Les régulations des échanges bancaires liées à la Crise, et réclamées lors d’une intervention commune au Qatar en 2007 par Messieurs Nicolas Sarkozy et Gordon Brown, interdisent désormais à ces migrants de bénéficier des lignes internationales de crédit que leur consentaient des banques émiraties pour le prépaiement12 des marchandises. Les réseaux criminels suppléent à cette « moralisation » des circulations de capitaux en prêtant les sommes équivalentes d’argent à blanchir et, en contrepartie en exigeant des Afghans qu’ils cultivent les pavots à opium illégalement implantés en Turquie, en Géorgie, en Abkhazie et, depuis peu, en Ukraine. En somme, ces nouvelles accointances associent migrants internationaux, milieux criminels et firmes de l’électronique asiatique. Pour ce qui concerne la transmigration commerciale afghane, les rythmes de départ sont conditionnés par les phases culturales du pavot : semences, puis trois à quatre mois après, selon l’altitude, sélection des plants suivie de l’incision des bulbes quatre à cinq mois après, et de la confection des boules d’opium. Les transformations en morphine et en héroïne, réparties dans l’ensemble des nations riveraines et assumées directement par les milieux criminels, à l’exclusion des transmigrants, provoquent de multiples navigations, sur la Mer Noire entre les divers ports turcs et caucasiens, Samson, Trabzon, Poti, Soukhoumi, Sotchi (Russie), Kertch, Odessa, et les ports européens de Bulgarie, Burgas et Varna, et, accessoirement, de Roumanie, Constantza. Les héroïnes provenant de ces ports sont offertes à la vente sous la dénomination nationale, « l’afghane », la « turque », la « géorgienne », la « russe », l’ « ukrainienne » respectivement à 12, 10, 8 , 6 et 9 euros le gramme pour des achats d’au moins 250 grammes en 2010 à Trabzon. Les variations des prix, à partir de bases-opium identiques, tiennent à la nature des coupages et à la notoriété des origines.

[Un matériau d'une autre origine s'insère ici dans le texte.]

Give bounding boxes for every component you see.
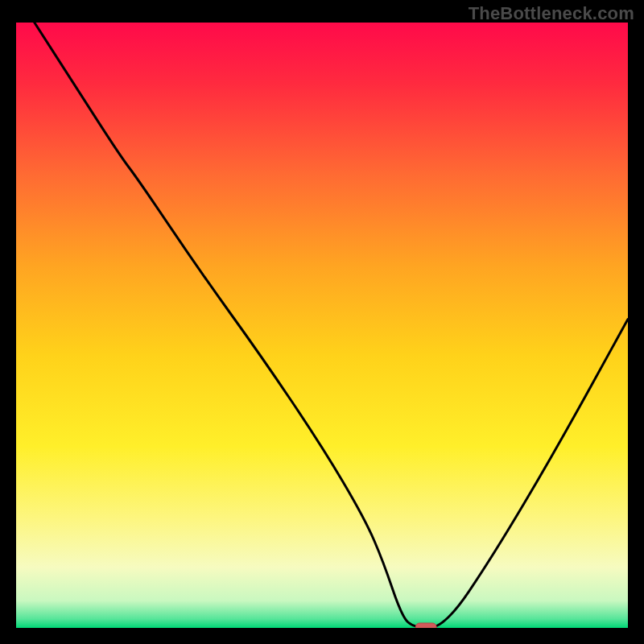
optimal-marker	[415, 623, 436, 628]
gradient-background	[16, 23, 628, 628]
chart-stage: TheBottleneck.com	[0, 0, 644, 644]
watermark-text: TheBottleneck.com	[469, 3, 634, 24]
bottleneck-plot	[16, 23, 628, 628]
plot-svg	[16, 23, 628, 628]
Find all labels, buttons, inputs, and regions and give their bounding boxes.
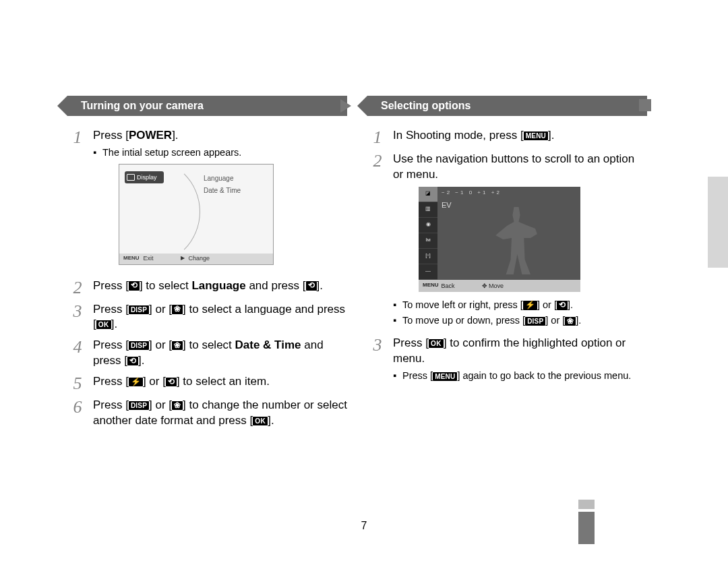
text: ] or [ — [545, 315, 565, 326]
right-step-2: 2 Use the navigation buttons to scroll t… — [367, 152, 647, 330]
text: To move up or down, press [ — [402, 315, 525, 326]
ok-icon: OK — [429, 339, 444, 348]
side-tab-highlight — [708, 177, 728, 268]
sub-text: The intial setup screen appears. — [102, 146, 347, 160]
lcd-footer-move: Move — [482, 282, 504, 290]
lcd-footer: MENU Back Move — [419, 280, 580, 292]
text: Press [ — [93, 279, 129, 292]
step-body: Press [POWER]. ▪ The intial setup screen… — [93, 128, 347, 273]
right-heading: Selecting options — [367, 96, 647, 116]
left-column: Turning on your camera 1 Press [POWER]. … — [67, 96, 347, 434]
text: ]. — [111, 318, 117, 330]
step-number: 4 — [67, 338, 88, 369]
flower-icon: ❀ — [172, 401, 183, 410]
bullet-icon: ▪ — [93, 146, 100, 160]
content-area: Turning on your camera 1 Press [POWER]. … — [67, 96, 647, 434]
lcd-options: Language Date & Time — [204, 173, 241, 197]
left-step-3: 3 Press [DISP] or [❀] to select a langua… — [67, 302, 347, 333]
text: ] to select an item. — [177, 375, 270, 388]
lcd-shooting-screen: ◪ ▥ ◉ Iм [▫] — −2 −1 0 +1 +2 EV MENU — [419, 187, 580, 292]
disp-icon: DISP — [129, 305, 149, 314]
step-body: Press [DISP] or [❀] to select Date & Tim… — [93, 338, 347, 369]
ok-icon: OK — [96, 320, 111, 329]
lcd-footer-back: Back — [442, 282, 455, 290]
lcd-person-silhouette — [493, 207, 540, 274]
lcd-side-icon: ◪ — [419, 187, 437, 202]
lcd-side-icon: — — [419, 264, 437, 280]
sub-text: To move up or down, press [DISP] or [❀]. — [402, 314, 647, 328]
text: and press [ — [246, 279, 306, 292]
disp-icon: DISP — [129, 401, 149, 410]
step-body: Press [DISP] or [❀] to change the number… — [93, 398, 347, 429]
right-heading-text: Selecting options — [381, 100, 471, 111]
play-icon — [340, 99, 351, 113]
lcd-side-icons: ◪ ▥ ◉ Iм [▫] — — [419, 187, 437, 280]
text: ] or [ — [149, 303, 172, 316]
page: English Turning on your camera 1 Press [… — [0, 0, 728, 563]
ok-icon: OK — [253, 417, 268, 425]
right-step-3: 3 Press [OK] to confirm the highlighted … — [367, 336, 647, 385]
lcd-footer-menu: MENU — [423, 282, 439, 289]
sub-bullet: ▪ To move left or right, press [⚡] or [⟲… — [393, 299, 647, 312]
lcd-side-icon: ▥ — [419, 202, 437, 218]
bullet-icon: ▪ — [393, 314, 400, 328]
lcd-footer-exit: Exit — [144, 254, 154, 262]
text: ] to select — [140, 279, 191, 292]
disp-icon: DISP — [525, 317, 545, 326]
text: ]. — [172, 129, 178, 142]
right-step-1: 1 In Shooting mode, press [MENU]. — [367, 128, 647, 146]
sub-text: Press [MENU] again to go back to the pre… — [402, 369, 647, 383]
step-body: Press [⟲] to select Language and press [… — [93, 278, 347, 297]
step-body: Press [OK] to confirm the highlighted op… — [393, 336, 647, 385]
lcd-option-datetime: Date & Time — [204, 185, 241, 197]
menu-icon: MENU — [524, 131, 548, 140]
right-column: Selecting options 1 In Shooting mode, pr… — [367, 96, 647, 390]
text: ] or [ — [143, 375, 166, 388]
step-number: 2 — [67, 278, 88, 297]
text: ] or [ — [537, 299, 557, 310]
lcd-display-tab: Display — [125, 171, 164, 183]
step-body: Press [⚡] or [⟲] to select an item. — [93, 374, 347, 392]
left-heading: Turning on your camera — [67, 96, 347, 116]
flower-icon: ❀ — [172, 305, 183, 314]
text: ]. — [548, 129, 554, 142]
bold-text: Language — [191, 279, 245, 292]
text: To move left or right, press [ — [402, 299, 523, 310]
step-number: 2 — [367, 152, 388, 330]
sub-bullet: ▪ The intial setup screen appears. — [93, 146, 347, 160]
step-body: Press [DISP] or [❀] to select a language… — [93, 302, 347, 333]
step-number: 3 — [367, 336, 388, 385]
text: Use the navigation buttons to scroll to … — [393, 152, 634, 181]
text: In Shooting mode, press [ — [393, 129, 524, 142]
menu-icon: MENU — [433, 372, 457, 381]
left-step-2: 2 Press [⟲] to select Language and press… — [67, 278, 347, 297]
left-step-1: 1 Press [POWER]. ▪ The intial setup scre… — [67, 128, 347, 273]
text: ]. — [317, 279, 323, 292]
left-step-6: 6 Press [DISP] or [❀] to change the numb… — [67, 398, 347, 429]
timer-icon: ⟲ — [127, 357, 138, 365]
timer-icon: ⟲ — [557, 301, 568, 309]
step-number: 1 — [367, 128, 388, 146]
text: Press [ — [93, 303, 129, 316]
text: Press [ — [93, 375, 129, 388]
text: Press [ — [93, 338, 129, 351]
triangle-icon: ▶ — [181, 255, 185, 262]
sub-bullet: ▪ To move up or down, press [DISP] or [❀… — [393, 314, 647, 328]
text: ] or [ — [149, 338, 172, 351]
bold-text: POWER — [129, 129, 172, 142]
lcd-setup-screen: Display Language Date & Time MENU Exit ▶… — [119, 164, 274, 265]
lcd-side-icon: ◉ — [419, 218, 437, 233]
lcd-option-language: Language — [204, 173, 241, 185]
step-number: 1 — [67, 128, 88, 273]
text: Press [ — [393, 336, 429, 349]
step-body: In Shooting mode, press [MENU]. — [393, 128, 647, 146]
text: ]. — [138, 354, 144, 367]
lcd-ev-label: EV — [442, 200, 452, 210]
text: ] again to go back to the previous menu. — [457, 370, 631, 381]
bold-text: Date & Time — [235, 338, 301, 351]
flash-icon: ⚡ — [129, 378, 143, 386]
text: Press [ — [93, 129, 129, 142]
text: ]. — [576, 315, 581, 326]
page-number: 7 — [0, 520, 728, 532]
left-heading-text: Turning on your camera — [81, 100, 204, 111]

Le « décor est dressé 13» : il reste à connaître les destinées migratoires qui se construisent autour de la Mer Noire, dans cet apparent désordre des circulations de colporteurs de produits d’usages illicites, nous prendrons à témoin les Géorgiens, et d’usages licites, nous prendrons à témoin les Afghans.

2. Désirer le voyage. Replis identitaires et destins cosmopolites : les lieux du changement. Nécessités économiques et logistiques du brassage.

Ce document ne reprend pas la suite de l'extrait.